Although defendant was not an individual client of Mooney and Spahr, it would not be practical to separate communications in his official and individual capacities under the circumstances. Further, defendant's personal interests and the interests of the City as his indemnitor were conjoined; defendant and the City had a common interest in defending against the plaintiff's claims, which suffices to preserve the privilege regardless of whether or not an action is pending to which they are parties. See Hubbell v. Ratcliffe, 2010 WL 4885631 *7 (Conn.Super. 2010) [50 Conn.L.Rptr. 856, ]. For privilege to attach the communication must be confidential. See PSE, 267 Conn. at 330. The privilege may be lost, however, if the communication is shared by the client with a third party: " [s]tatements made in the presence of a third party, on the other hand, are usually not privileged because there is then no reasonable expectation of confidentiality." Id. at 330-31 quoting Ullmann v. State, 230 Conn. 698, 711, 647 A.2d 324 (2002). See Harp v.
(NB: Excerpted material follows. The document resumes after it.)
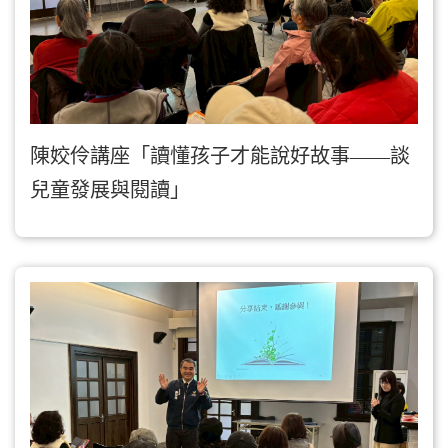
陳姣伶講座「讀懂孩子才能說好故事——談
兒童發展與閱讀」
King, 266 Conn. 747, 769, 835 A.2d 953 (2003) (even inadvertent disclosure may waive privilege). Waiver may be express or by implication from the circumstances. See e.g., Sharon Motor Lodge, Inc. v. Tai, 2006 WL 697589 *5 (Conn.Super. 2006) [40 Conn.L.Rptr. 852, ]. As noted above, privilege is not waived by disclosure to persons who share a common interest in the defense of the claims, even if there is no action pending or the persons with a common interest are not parties to the action. See Hubbell, , 2010 WL 4885631 *7.
There is no reason to believe that the City, the Board of Education or defendant ever waived attorney-client privilege over the redacted documents. The privilege was not lost when the documents were later provided to Schmidt, the City's Risk Manager, and Stevens, the agent of the City's insurer, both of whom shared a common interest in defeating plaintiff's claim. See State v. Gordon, 197 Conn. 413, 424, 504 A.2d 1020 (1985), and United States v. United Techs Corp., 979 F.Supp. 108, 111 (D.Conn. 1997). See also Metropolitan Life Ins., 249 Conn. at 62 (insurer and insured have common interest in defending claim). Absent waiver, attorney-client privilege affords permanent protection to such communications. See Blumenthal v. Kimber Mfg., Inc., 265 Conn. 1, 10, 826 A.2d 1088 (2003).
" [W]here legal advice of any kind is sought from a professional legal adviser in his [or her] capacity as such, the communications relating to that purpose, made in confidence by the client, are at [the client's] instance permanently protected from disclosure by [the client] or by the legal adviser . . ." Blumenthal, 265 Conn. at 10 (emphasis added).
All the emails redacted by defendant are protected by attorney-client privilege. Even the email dated December 22, 2015, that lists links that would support his defense would be inextricably linked to the giving of legal advice. Therefore, defendant has satisfied his burden of proof that the portions of the documents redacted by defense counsel are not discoverable. Blumenthal, 265 Conn. at 11.
" Not every communication between attorney and client falls within the privilege. A communication from attorney to client solely regarding a matter of fact would not ordinarily be privileged, unless it were shown to be inextricably linked to the giving of legal advice." Ullmann, 230 Conn. at 713.